Vivemos, portanto, um momento histórico de grandes oportunidades, um momento em que o modelo econômico e social do capitalismo está abalado em sua espinha dorsal, um momento em que o mundo todo discute a necessidade de buscar novos caminhos. Certamente, corremos o risco de uma reacomodação das estruturas capitalistas, mantendo seus mecanismos de exploração e acumulação, acirrando a intolerância e o preconceito, como temos assistido em vários países da Europa, onde a xenofobia ressurge, mas não podemos perder de vista a oportunidade histórica de iniciar a construção de uma nova ordem econômica e social, pautada pela distribuição da riqueza coletivamente produzida, pela distribuição de renda em favor da coletividade, do bem comum. Isto passa pelo fortalecimento do Estado, pela participação e o controle social, pela construção de uma sociedade desenvolvida com inclusão social, com investimento em habitação e saneamento básico, em educação, saúde e cultura.

A inteligência central do atual sistema está doente, a regulamentação do Sistema Financeiro pode ser a chave para iniciarmos estas mudanças e temos a possibilidade de fazer avançar este debate no Brasil. No Seminário sobre Justiça Tributária promovido pelo CDES – Conselho de Desenvolvimento Econômico e Social, como adendo à proposta defendida pela CONTRAFCUT, propus a realização da Conferência Nacional do Sistema Financeiro e Tributário, com participação do governo, empresários, trabalhadores e a sociedade civil. Esta é a hora, o Brasil desponta como uma liderança no cenário internacional e temos condições concretas de contribuir com propostas e iniciativas que favoreçam as transformações sociais que tanto necessitamos. A CUT tem papel determinante neste processo, representamos mais de 23 milhões de trabalhadores na base, 3671 sindicatos filiados, somos a maior central sindical do Brasil e a quinta maior do mundo.
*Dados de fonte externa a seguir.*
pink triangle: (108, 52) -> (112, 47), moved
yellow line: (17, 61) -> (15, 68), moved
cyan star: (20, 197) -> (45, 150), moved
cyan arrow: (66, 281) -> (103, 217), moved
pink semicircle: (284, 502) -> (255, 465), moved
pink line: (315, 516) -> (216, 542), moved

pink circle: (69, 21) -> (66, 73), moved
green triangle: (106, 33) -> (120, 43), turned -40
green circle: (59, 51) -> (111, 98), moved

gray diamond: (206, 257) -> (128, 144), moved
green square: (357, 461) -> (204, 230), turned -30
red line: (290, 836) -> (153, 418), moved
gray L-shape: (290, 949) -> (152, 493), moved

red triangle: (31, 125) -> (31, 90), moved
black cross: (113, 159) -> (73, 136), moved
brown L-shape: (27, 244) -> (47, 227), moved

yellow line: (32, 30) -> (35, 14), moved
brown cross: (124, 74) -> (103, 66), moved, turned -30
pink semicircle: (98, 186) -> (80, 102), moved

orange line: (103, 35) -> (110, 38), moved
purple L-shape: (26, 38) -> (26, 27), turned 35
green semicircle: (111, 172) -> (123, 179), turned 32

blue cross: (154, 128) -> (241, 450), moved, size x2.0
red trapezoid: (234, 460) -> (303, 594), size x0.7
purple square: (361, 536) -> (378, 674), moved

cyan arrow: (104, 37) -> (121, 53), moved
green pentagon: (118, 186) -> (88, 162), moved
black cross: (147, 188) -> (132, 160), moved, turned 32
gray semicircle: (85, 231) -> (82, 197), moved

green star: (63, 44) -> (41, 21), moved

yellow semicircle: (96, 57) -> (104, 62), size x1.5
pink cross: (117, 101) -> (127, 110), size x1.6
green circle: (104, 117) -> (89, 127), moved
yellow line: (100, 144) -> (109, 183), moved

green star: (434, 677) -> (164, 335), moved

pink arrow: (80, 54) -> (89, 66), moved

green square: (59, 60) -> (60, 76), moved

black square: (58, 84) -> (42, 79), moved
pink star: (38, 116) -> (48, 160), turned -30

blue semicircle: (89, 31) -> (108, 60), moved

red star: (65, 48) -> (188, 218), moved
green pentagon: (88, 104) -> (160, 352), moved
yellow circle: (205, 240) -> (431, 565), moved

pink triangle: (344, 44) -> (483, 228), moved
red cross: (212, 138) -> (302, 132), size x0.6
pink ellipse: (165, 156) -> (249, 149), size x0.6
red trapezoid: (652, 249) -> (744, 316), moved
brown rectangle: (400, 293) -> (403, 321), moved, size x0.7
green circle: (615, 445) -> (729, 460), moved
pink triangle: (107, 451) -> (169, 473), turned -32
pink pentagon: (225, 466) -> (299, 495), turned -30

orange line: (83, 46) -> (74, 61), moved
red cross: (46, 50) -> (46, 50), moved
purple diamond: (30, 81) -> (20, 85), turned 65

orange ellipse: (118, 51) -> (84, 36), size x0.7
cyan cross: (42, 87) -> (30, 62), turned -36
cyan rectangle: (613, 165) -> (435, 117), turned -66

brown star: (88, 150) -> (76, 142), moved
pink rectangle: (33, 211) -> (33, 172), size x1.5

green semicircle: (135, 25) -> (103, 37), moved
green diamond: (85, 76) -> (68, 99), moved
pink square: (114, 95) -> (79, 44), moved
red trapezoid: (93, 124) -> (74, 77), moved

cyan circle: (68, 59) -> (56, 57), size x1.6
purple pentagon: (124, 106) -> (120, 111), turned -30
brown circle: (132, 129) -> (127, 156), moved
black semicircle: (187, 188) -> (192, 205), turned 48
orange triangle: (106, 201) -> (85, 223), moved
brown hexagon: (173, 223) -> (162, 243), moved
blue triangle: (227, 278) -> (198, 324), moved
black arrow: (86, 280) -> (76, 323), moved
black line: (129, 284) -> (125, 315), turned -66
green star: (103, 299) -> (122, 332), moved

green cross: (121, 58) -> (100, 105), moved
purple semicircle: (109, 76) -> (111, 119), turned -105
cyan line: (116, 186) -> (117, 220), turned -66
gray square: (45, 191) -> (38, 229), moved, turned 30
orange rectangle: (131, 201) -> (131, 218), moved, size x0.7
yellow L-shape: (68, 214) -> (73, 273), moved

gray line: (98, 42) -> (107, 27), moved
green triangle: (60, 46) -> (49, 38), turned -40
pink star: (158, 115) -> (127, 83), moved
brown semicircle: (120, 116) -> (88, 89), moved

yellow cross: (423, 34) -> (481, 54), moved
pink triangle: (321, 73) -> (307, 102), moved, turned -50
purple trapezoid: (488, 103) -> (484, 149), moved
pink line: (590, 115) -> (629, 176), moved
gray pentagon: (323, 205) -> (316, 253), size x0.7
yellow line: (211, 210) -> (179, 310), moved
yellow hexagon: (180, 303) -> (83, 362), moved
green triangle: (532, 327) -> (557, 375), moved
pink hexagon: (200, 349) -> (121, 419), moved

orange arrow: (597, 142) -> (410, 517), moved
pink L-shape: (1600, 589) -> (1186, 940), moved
*Jacy Afonso de Melo é bancário, foi delegado sindical no Banco do Brasil, presidente do Sindicato dos Bancários de Brasília, presidente da CUT do Distrito Federal, secretário de Administração e Finanças da CUT Nacional e atualmente ocupa a Secretaria Nacional de Organização e Política Sindical da CUT. É diretor do DIAP (Departamento Intersindical de Assessoria Parlamentar), representa a CUT no Conselho Curador do FGTS e no Fundo de Investimento do FGTS. Desde 2009, participa como conselheiro do CDES (Conselho de Desenvolvimento Econômico e Social) criado pelo presidente Lula para debater, apresentar proposta e subsidiar o/a presidente da república nas suas decisões para a solução dos problemas que o país enfrenta.